La posta in palio è altissima, poiché il regolamento di queste qualificazioni prevede un solo posto garantito per l'accesso diretto alla fase finale del torneo in Sudamerica per ogni gruppo composto da quattro squadre. Entrambe le nazionali arrivano a questo appuntamento cruciale a punteggio pieno, dopo aver superato agevolmente i primi ostacoli rappresentati dalle selezioni di Ucraina e Islanda. Chi uscirà sconfitto dal tempio del calcio inglese rischia seriamente di dover affrontare le insidie dei play-off, un percorso lungo e imprevedibile che nessuna delle due compagini desidera intraprendere in questa fase del ciclo sportivo. La tensione è palpabile e l'atmosfera di Wembley promette di essere elettrica, con il pubblico di casa pronto a spingere le proprie beniamine verso un successo che ipotecherebbe il primato nel raggruppamento.

Sul fronte delle formazioni, l'Inghilterra deve fare i conti con l'incertezza legata alle condizioni fisiche del capitano Leah Williamson. La colonna portante della difesa inglese è reduce da un infortunio al bicipite femorale che l'ha tenuta lontana dai campi di gioco per l'ultimo mese. L'allenatrice Sarina Wiegman ha espresso estrema cautela durante la conferenza stampa della vigilia, dichiarando che esistono ancora dei punti interrogativi sulla sua effettiva disponibilità e che la decisione finale verrà presa solo dopo l'ultima sessione di allenamento. "Sarà in campo oggi e valuteremo dopo la seduta," ha spiegato la tecnica olandese ai giornalisti, sottolineando come non ci sia bisogno che la giocatrice dimostri nulla e che lo staff medico stia gestendo il suo rientro con prudenza per evitare pericolose ricadute. In caso di forfait, il peso della difesa ricadrà su due tra Esme Morgan, Jess Carter e Lotte Wubben-Moy.

Nonostante le assenze pesanti di pedine fondamentali come Ella Toone, Grace Clinton e Michelle Agyemang, l'Inghilterra si appresta a celebrare un traguardo storico per Keira Walsh, pronta a collezionare la sua centesima presenza in nazionale nel cuore del centrocampo. Dall'altra parte, la Spagna dovrà rinunciare alla sua stella polare, Aitana Bonmatí, due volte vincitrice del Pallone d'Oro, ancora ferma ai box per una frattura alla gamba.

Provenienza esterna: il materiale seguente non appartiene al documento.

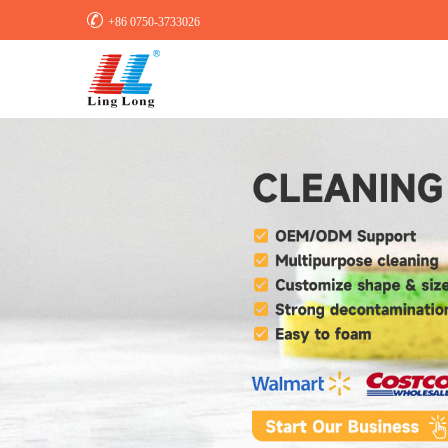

+86 0750-3733026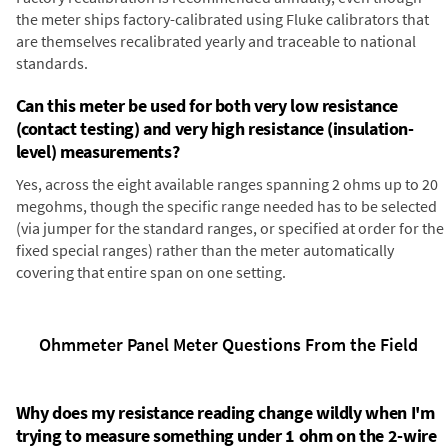
the meter ships factory-calibrated using Fluke calibrators that
are themselves recalibrated yearly and traceable to national
standards.
Can this meter be used for both very low resistance
(contact testing) and very high resistance (insulation-
level) measurements?
Yes, across the eight available ranges spanning 2 ohms up to 20
megohms, though the specific range needed has to be selected
(via jumper for the standard ranges, or specified at order for the
fixed special ranges) rather than the meter automatically
covering that entire span on one setting.
Ohmmeter Panel Meter Questions From the Field
Why does my resistance reading change wildly when I'm
trying to measure something under 1 ohm on the 2-wire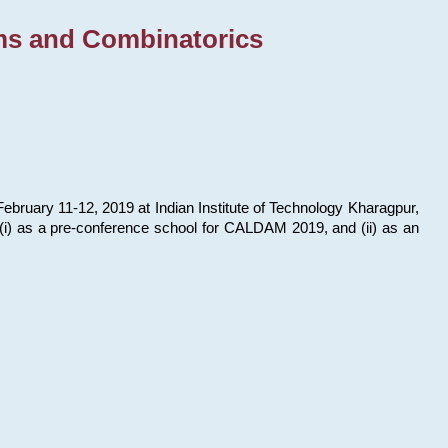
ms and Combinatorics
bruary 11-12, 2019 at Indian Institute of Technology Kharagpur,
s: (i) as a pre-conference school for CALDAM 2019, and (ii) as an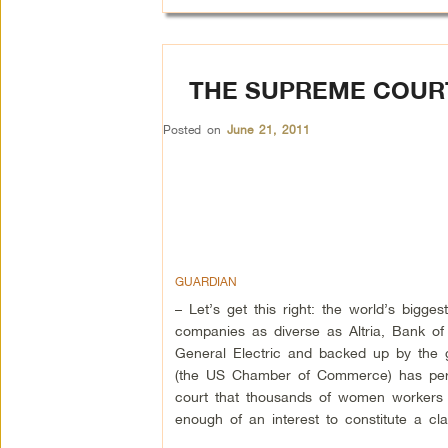
THE SUPREME COURT
Posted on
June 21, 2011
GUARDIAN
– Let’s get this right: the world’s bigge
companies as diverse as Altria, Bank of
General Electric and backed up by the g
(the US Chamber of Commerce) has pe
court that thousands of women workers 
enough of an interest to constitute a cl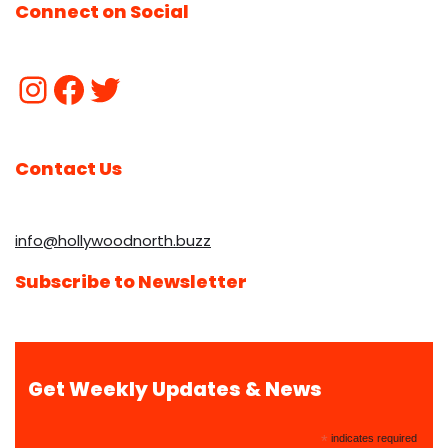
Connect on Social
Contact Us
info@hollywoodnorth.buzz
Subscribe to Newsletter
Get Weekly Updates & News
*
indicates required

Le campionesse del mondo in carica arrivano a Londra con una forte sete di rivincita dopo la delusione europea della scorsa estate e cercheranno di imporre il proprio gioco tecnico e corale. Sarà una battaglia tattica di altissimo livello tra il pragmatismo della Wiegman e il possesso palla spagnolo, con Alessia Russo, già a segno nella finale di Basilea, pronta a guidare l'attacco inglese supportata dal talento di Lauren James e Lauren Hemp.